*** Opening Supplied data ***

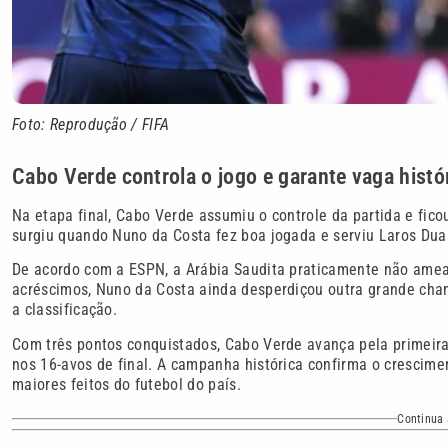
Foto: Reprodução / FIFA
Cabo Verde controla o jogo e garante vaga histó
Na etapa final, Cabo Verde assumiu o controle da partida e fico
surgiu quando Nuno da Costa fez boa jogada e serviu Laros Duar
De acordo com a ESPN, a Arábia Saudita praticamente não amea
acréscimos, Nuno da Costa ainda desperdiçou outra grande chan
a classificação.
Com três pontos conquistados, Cabo Verde avança pela primeir
nos 16-avos de final. A campanha histórica confirma o crescime
maiores feitos do futebol do país.
Continua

*** Closing Supplied data ***

▶ _Activity_: Set down nothing but the lines from the one containing "nos 16-avos de" through the end of the entries above, exactly as written, both ends counted.

▶ _Expected answer_:
nos 16-avos de final. A campanha histórica confirma o crescime
maiores feitos do futebol do país.
Continua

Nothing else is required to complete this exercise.